The Brass Tap in Kalispell has 59 beer handles, 5 of which are Nitro pushed. Yes 59 is an odd number, but that is because the 60th tap is used to fill growlers with CO2 before they are filled with beer. CO2 is slightly heavier than air so it stays in the growler until it gets pushed out by the beer allowing for an oxygen free environment for the beer to live in until you open it. Again, this is to give the consumer the best beer experience. They also have about 100 choices in cans and bottles.
At the Brass Tap in Kalispell you will find 17 monitors playing sports and music is played on an excellent sound system, but not too loudly so that you can have a conversation with those around you. From time to time they will also have live music performed by local bands. The emphasis here is on local.
So what sets Brass Tap apart from restaurants and other places that serve beer? Aside from their care of beer, it’s the beer education that the patrons can receive. If you want proof, head on to their website, www.brasstapbeerbar.com/kalispell and hover on the “Beerology” link and click the “Beer 101” link. If you do you will find a wealth of information as I did about beer glasses, styles of beer and even a glossary that tells the story of how beer is made. The Brass Tap truly cares about their patron’s beer experience.
As for food, they serve pub food such as burgers, wings, tacos and fresh pretzels which always pair well with beer. They also have happy hour servings.
They have wine also for the non-beer drinkers. Yes, I did say wine, but before you get upset let me explain a neat consequence of bringing a wine person to a beer place. Example: The spouse of a wine person orders a beer that he has never tried before, let us say a porter. The spouse then says, “Hey, you need to try this.” The wine drinker tries the beer and exclaims, “I never knew beer could taste like this! Wow!” and thus a convert is born. There are so many different tastes that beer can have that surely everyone can find something they like.

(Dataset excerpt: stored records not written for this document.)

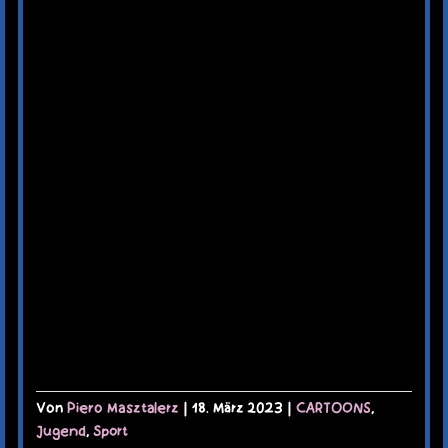
Von
Piero Masztalerz
|
18. März 2023
|
CARTOONS
,
Jugend
,
Sport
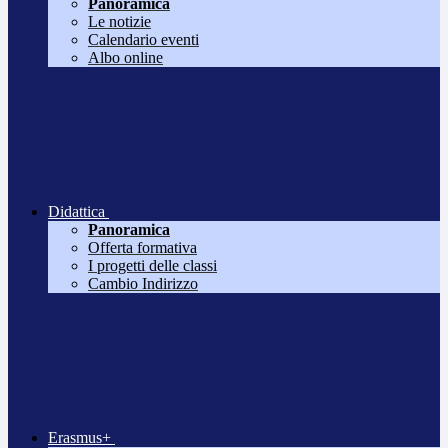
Panoramica
Le notizie
Calendario eventi
Albo online
Didattica
Panoramica
Offerta formativa
I progetti delle classi
Cambio Indirizzo
Erasmus+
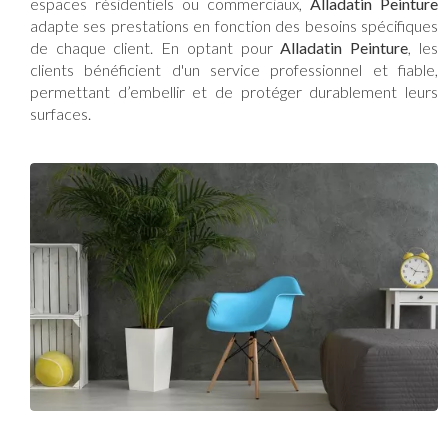
espaces résidentiels ou commerciaux,
Alladatin Peinture
adapte ses prestations en fonction des besoins spécifiques
de chaque client. En optant pour
Alladatin Peinture
, les
clients bénéficient d'un service professionnel et fiable,
permettant d’embellir et de protéger durablement leurs
surfaces.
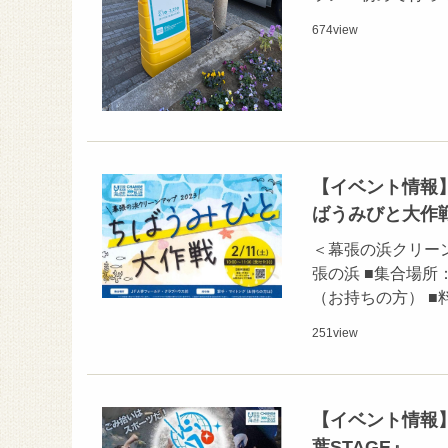
674
view
【イベント情報】
ばうみびと大作
＜幕張の浜クリーン活動
張の浜 ■集合場所
（お持ちの方） ■
251
view
【イベント情報
葉STAGE』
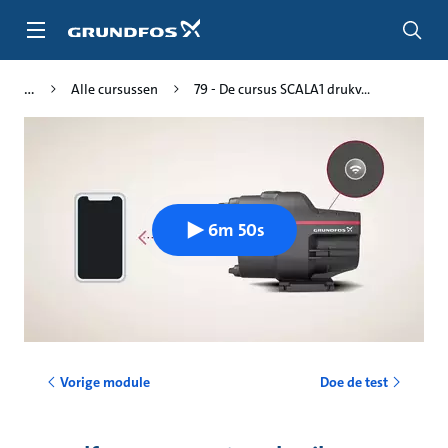
Ga
naar
hoofdinhoud
Alle cursussen
79 - De cursus SCALA1 drukv...
6m 50s
Vorige module
Doe de test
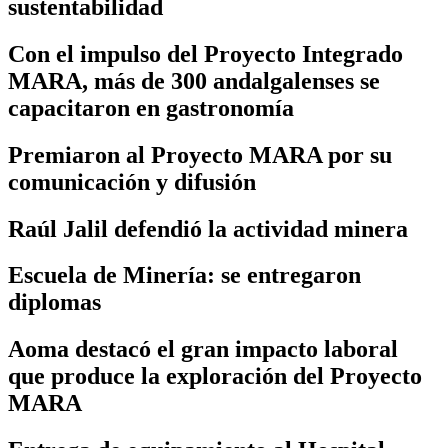
sustentabilidad
Con el impulso del Proyecto Integrado
MARA, más de 300 andalgalenses se
capacitaron en gastronomía
Premiaron al Proyecto MARA por su
comunicación y difusión
Raúl Jalil defendió la actividad minera
Escuela de Minería: se entregaron
diplomas
Aoma destacó el gran impacto laboral
que produce la exploración del Proyecto
MARA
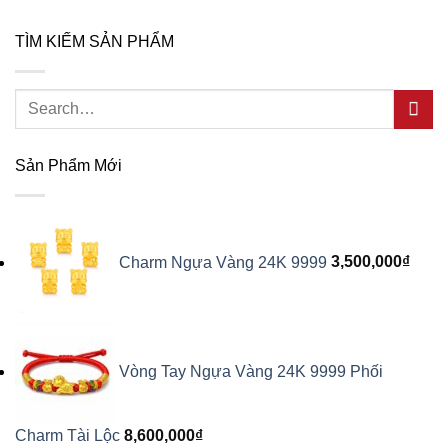
TÌM KIẾM SẢN PHẨM
Search
for:
Sản Phẩm Mới
Charm Ngựa Vàng 24K 9999
3,500,000
₫
Vòng Tay Ngựa Vàng 24K 9999 Phối
Charm Tài Lộc
8,600,000
₫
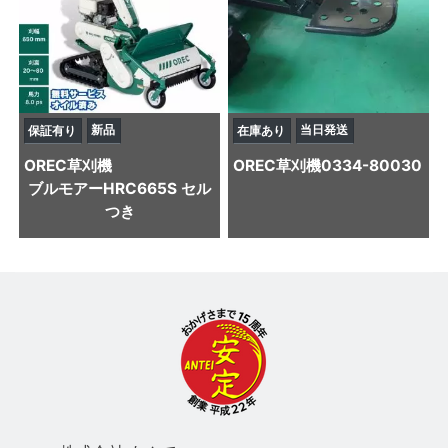
新品
当日発送
保証有り
在庫あり
OREC
草刈機
OREC
草刈機
0334-80030
ブルモアーHRC665S セル
つき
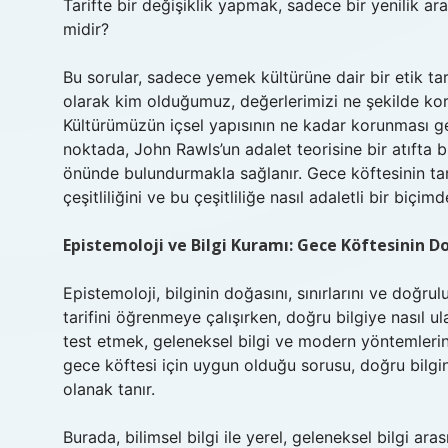
Tarifte bir değişiklik yapmak, sadece bir yenilik ar
midir?
Bu sorular, sadece yemek kültürüne dair bir etik 
olarak kim olduğumuz, değerlerimizi ne şekilde kor
Kültürümüzün içsel yapısının ne kadar korunması gere
noktada, John Rawls’un adalet teorisine bir atıfta b
önünde bulundurmakla sağlanır. Gece köftesinin tar
çeşitliliğini ve bu çeşitliliğe nasıl adaletli bir biçi
Epistemoloji ve Bilgi Kuramı: Gece Köftesinin Do
Epistemoloji, bilginin doğasını, sınırlarını ve doğru
tarifini öğrenmeye çalışırken, doğru bilgiye nasıl ul
test etmek, geleneksel bilgi ve modern yöntemleri
gece köftesi için uygun olduğu sorusu, doğru bilgin
olanak tanır.
Burada, bilimsel bilgi ile yerel, geleneksel bilgi a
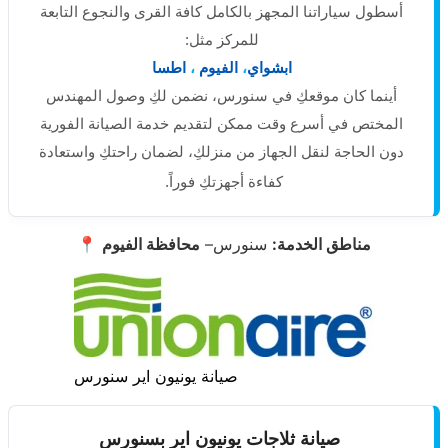
أسطول سياراتنا المجهز بالكامل كافة القرى والنجوع التابعة
للمركز مثل:
ابشواي
،
الفيوم
،
اطسا
أينما كان موقعكِ في سنورس، نضمن لكِ وصول المهندس
المختص في أسرع وقت ممكن لتقديم خدمة الصيانة الفورية
دون الحاجة لنقل الجهاز من منزلكِ، لضمان راحتكِ واستعادة
كفاءة أجهزتكِ فوراً.
مناطق الخدمة:
سنورس–
محافظة الفيوم
📍
صيانة يونيون اير سنورس
صيانة ثلاجات يونيون اير بسنورس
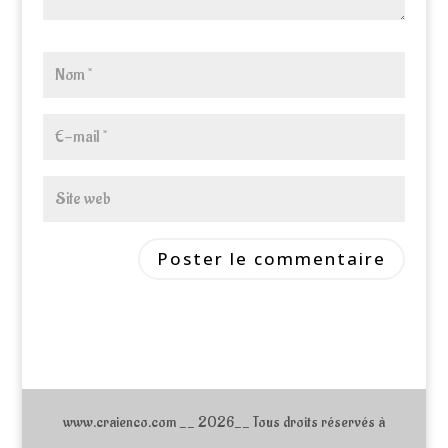
www.craienco.com __ 2026__ Tous droits réservés à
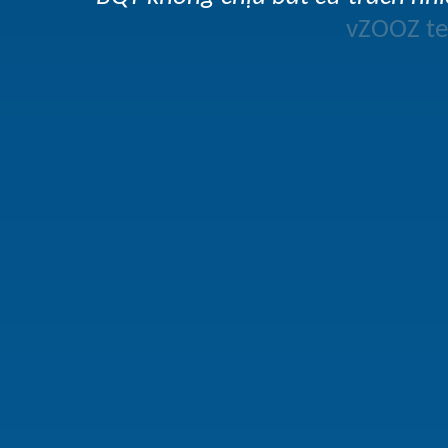
vZOOZ 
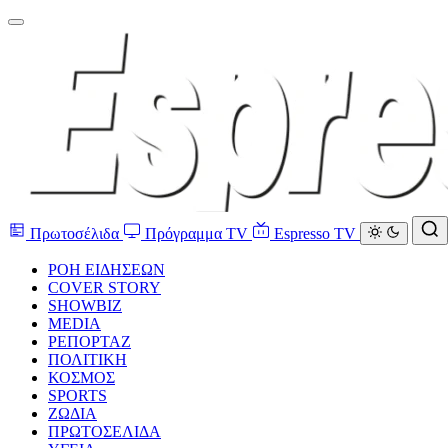
Πρωτοσέλιδα
Πρόγραμμα TV
Espresso TV
ΡΟΗ ΕΙΔΗΣΕΩΝ
COVER STORY
SHOWBIZ
MEDIA
ΡΕΠΟΡΤΑΖ
ΠΟΛΙΤΙΚΗ
ΚΟΣΜΟΣ
SPORTS
ΖΩΔΙΑ
ΠΡΩΤΟΣΕΛΙΔΑ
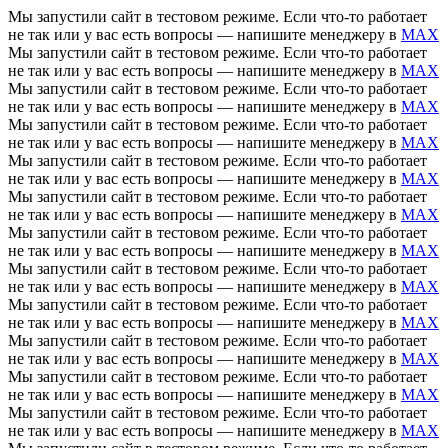
Мы запустили сайт в тестовом режиме. Если что-то работает
не так или у вас есть вопросы — напишите менеджеру в
MAX
Мы запустили сайт в тестовом режиме. Если что-то работает
не так или у вас есть вопросы — напишите менеджеру в
MAX
Мы запустили сайт в тестовом режиме. Если что-то работает
не так или у вас есть вопросы — напишите менеджеру в
MAX
Мы запустили сайт в тестовом режиме. Если что-то работает
не так или у вас есть вопросы — напишите менеджеру в
MAX
Мы запустили сайт в тестовом режиме. Если что-то работает
не так или у вас есть вопросы — напишите менеджеру в
MAX
Мы запустили сайт в тестовом режиме. Если что-то работает
не так или у вас есть вопросы — напишите менеджеру в
MAX
Мы запустили сайт в тестовом режиме. Если что-то работает
не так или у вас есть вопросы — напишите менеджеру в
MAX
Мы запустили сайт в тестовом режиме. Если что-то работает
не так или у вас есть вопросы — напишите менеджеру в
MAX
Мы запустили сайт в тестовом режиме. Если что-то работает
не так или у вас есть вопросы — напишите менеджеру в
MAX
Мы запустили сайт в тестовом режиме. Если что-то работает
не так или у вас есть вопросы — напишите менеджеру в
MAX
Мы запустили сайт в тестовом режиме. Если что-то работает
не так или у вас есть вопросы — напишите менеджеру в
MAX
Мы запустили сайт в тестовом режиме. Если что-то работает
не так или у вас есть вопросы — напишите менеджеру в
MAX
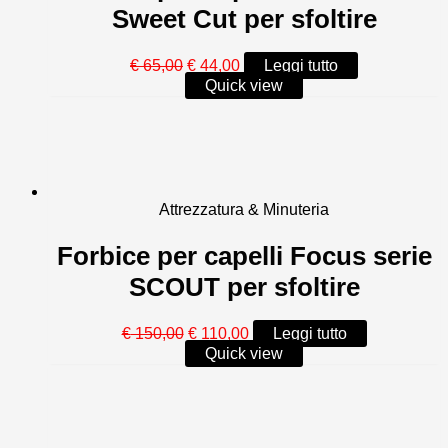
Sweet Cut per sfoltire
Il
Il
€
65,00
€
44,00
Leggi tutto
prezzo
prezzo
Quick view
originale
attuale
era:
è:
€ 65,00.
€ 44,00.
Attrezzatura & Minuteria
Forbice per capelli Focus serie
SCOUT per sfoltire
Il
Il
€
150,00
€
110,00
Leggi tutto
prezzo
prezzo
Quick view
originale
attuale
era:
è:
€ 150,00.
€ 110,00.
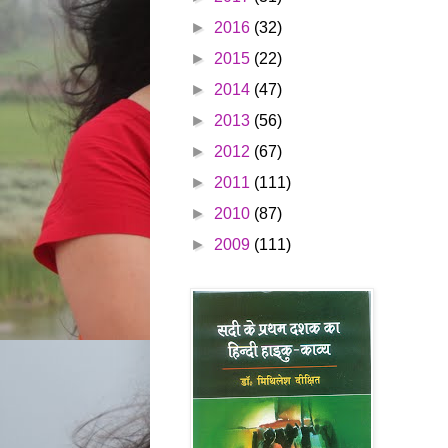
►
2016
(32)
►
2015
(22)
►
2014
(47)
►
2013
(56)
►
2012
(67)
►
2011
(111)
►
2010
(87)
►
2009
(111)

So what styles will they have on tap? They will have the usual suspects on tap like hefeweizens, stouts, porters and IPAs, but they will also have sours, lambics, saisons, and other more obscure styles of beer. You name it and they will most likely have it at some point. The beers on tap will rotate constantly and they will do their best to keep their website up-to-date with the current offerings. Plus, you can always stop in or call. To add to the fun they will be carrying a few special occasion beers and a couple legacy beers. The legacy beers are put away for multiple years by Brass Tap to then be opened at a later date. Brass Tap also would love to hear from all of their patrons as to which styles of beer to carry and from which breweries the beers should come.
After the interview with Brad he introduced me to the owners, Sean Andrachick, Cicerone® Program Certified Beer Server and Sandra Andrachick, Cicerone® Program Certified Beer Server who are both enthusiastic about beer and their new business. They want their business not only to succeed, but also for their patrons to have truly a world class beer experience. At the end of the interview I thanked them for taking so much time with me and Sean said, “Hey, I love talking about beer”. What better line to end this story with than “Hey, I love talking about beer”.